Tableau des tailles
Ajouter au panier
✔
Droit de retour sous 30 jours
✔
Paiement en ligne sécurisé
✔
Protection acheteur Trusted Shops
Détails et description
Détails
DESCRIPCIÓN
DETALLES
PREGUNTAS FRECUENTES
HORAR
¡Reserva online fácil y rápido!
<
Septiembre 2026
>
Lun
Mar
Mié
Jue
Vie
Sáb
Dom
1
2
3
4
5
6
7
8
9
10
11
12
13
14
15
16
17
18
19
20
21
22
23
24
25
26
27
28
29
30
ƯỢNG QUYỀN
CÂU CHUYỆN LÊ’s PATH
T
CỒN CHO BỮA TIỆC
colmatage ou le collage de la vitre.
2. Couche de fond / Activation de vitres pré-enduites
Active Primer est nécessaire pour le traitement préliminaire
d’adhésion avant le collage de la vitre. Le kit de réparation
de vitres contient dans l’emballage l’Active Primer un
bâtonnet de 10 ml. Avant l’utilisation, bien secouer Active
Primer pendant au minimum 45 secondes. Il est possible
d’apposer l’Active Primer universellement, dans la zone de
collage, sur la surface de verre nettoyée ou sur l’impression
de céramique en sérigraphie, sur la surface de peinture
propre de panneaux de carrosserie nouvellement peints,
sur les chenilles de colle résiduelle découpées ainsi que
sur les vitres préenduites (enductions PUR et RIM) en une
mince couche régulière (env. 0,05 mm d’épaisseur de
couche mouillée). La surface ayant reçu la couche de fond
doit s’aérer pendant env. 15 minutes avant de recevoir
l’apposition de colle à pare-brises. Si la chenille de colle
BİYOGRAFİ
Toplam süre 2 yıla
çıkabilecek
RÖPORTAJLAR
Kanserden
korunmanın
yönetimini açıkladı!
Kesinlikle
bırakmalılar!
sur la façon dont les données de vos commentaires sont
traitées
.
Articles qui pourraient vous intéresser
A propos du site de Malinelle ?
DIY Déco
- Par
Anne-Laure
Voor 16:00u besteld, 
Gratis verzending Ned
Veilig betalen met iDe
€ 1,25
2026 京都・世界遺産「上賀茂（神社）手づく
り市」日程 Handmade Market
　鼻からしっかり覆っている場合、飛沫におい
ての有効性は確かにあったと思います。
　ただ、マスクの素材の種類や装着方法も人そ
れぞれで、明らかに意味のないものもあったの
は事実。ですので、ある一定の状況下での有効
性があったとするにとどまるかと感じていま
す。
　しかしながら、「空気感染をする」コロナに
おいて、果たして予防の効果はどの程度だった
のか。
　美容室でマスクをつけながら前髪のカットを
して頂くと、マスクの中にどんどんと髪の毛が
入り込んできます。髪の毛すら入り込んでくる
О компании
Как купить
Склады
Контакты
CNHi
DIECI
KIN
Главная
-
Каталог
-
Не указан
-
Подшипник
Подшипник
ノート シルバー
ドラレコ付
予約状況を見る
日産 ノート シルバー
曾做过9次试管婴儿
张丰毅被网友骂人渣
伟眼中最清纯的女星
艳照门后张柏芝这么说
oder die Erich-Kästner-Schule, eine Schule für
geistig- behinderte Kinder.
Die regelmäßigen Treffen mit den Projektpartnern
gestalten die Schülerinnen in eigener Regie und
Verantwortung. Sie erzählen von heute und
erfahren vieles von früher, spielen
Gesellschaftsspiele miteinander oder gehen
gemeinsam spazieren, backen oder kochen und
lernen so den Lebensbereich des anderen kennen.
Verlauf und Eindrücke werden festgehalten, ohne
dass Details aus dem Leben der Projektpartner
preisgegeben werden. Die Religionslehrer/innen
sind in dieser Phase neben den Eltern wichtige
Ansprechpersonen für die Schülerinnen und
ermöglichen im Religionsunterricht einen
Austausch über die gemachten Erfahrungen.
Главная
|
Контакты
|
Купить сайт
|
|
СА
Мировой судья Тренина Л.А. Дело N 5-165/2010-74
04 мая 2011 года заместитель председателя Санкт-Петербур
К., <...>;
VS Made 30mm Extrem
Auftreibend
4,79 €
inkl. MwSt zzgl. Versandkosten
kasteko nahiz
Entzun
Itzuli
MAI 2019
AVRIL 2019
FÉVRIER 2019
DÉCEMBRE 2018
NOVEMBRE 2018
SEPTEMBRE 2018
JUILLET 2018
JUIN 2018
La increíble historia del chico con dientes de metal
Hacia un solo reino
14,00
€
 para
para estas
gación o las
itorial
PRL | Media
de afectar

- - -

The range runs from the line above containing "Septiembre 2026" to the line containing "Toplam süre 2 yıla", inclusive. Restate those lines word for word and no others.

§ ANSWER TO THIS EXERCISE
Septiembre 2026
>
Lun
Mar
Mié
Jue
Vie
Sáb
Dom
1
2
3
4
5
6
7
8
9
10
11
12
13
14
15
16
17
18
19
20
21
22
23
24
25
26
27
28
29
30
ƯỢNG QUYỀN
CÂU CHUYỆN LÊ’s PATH
T
CỒN CHO BỮA TIỆC
colmatage ou le collage de la vitre.
2. Couche de fond / Activation de vitres pré-enduites
Active Primer est nécessaire pour le traitement préliminaire
d’adhésion avant le collage de la vitre. Le kit de réparation
de vitres contient dans l’emballage l’Active Primer un
bâtonnet de 10 ml. Avant l’utilisation, bien secouer Active
Primer pendant au minimum 45 secondes. Il est possible
d’apposer l’Active Primer universellement, dans la zone de
collage, sur la surface de verre nettoyée ou sur l’impression
de céramique en sérigraphie, sur la surface de peinture
propre de panneaux de carrosserie nouvellement peints,
sur les chenilles de colle résiduelle découpées ainsi que
sur les vitres préenduites (enductions PUR et RIM) en une
mince couche régulière (env. 0,05 mm d’épaisseur de
couche mouillée). La surface ayant reçu la couche de fond
doit s’aérer pendant env. 15 minutes avant de recevoir
l’apposition de colle à pare-brises. Si la chenille de colle
BİYOGRAFİ
Toplam süre 2 yıla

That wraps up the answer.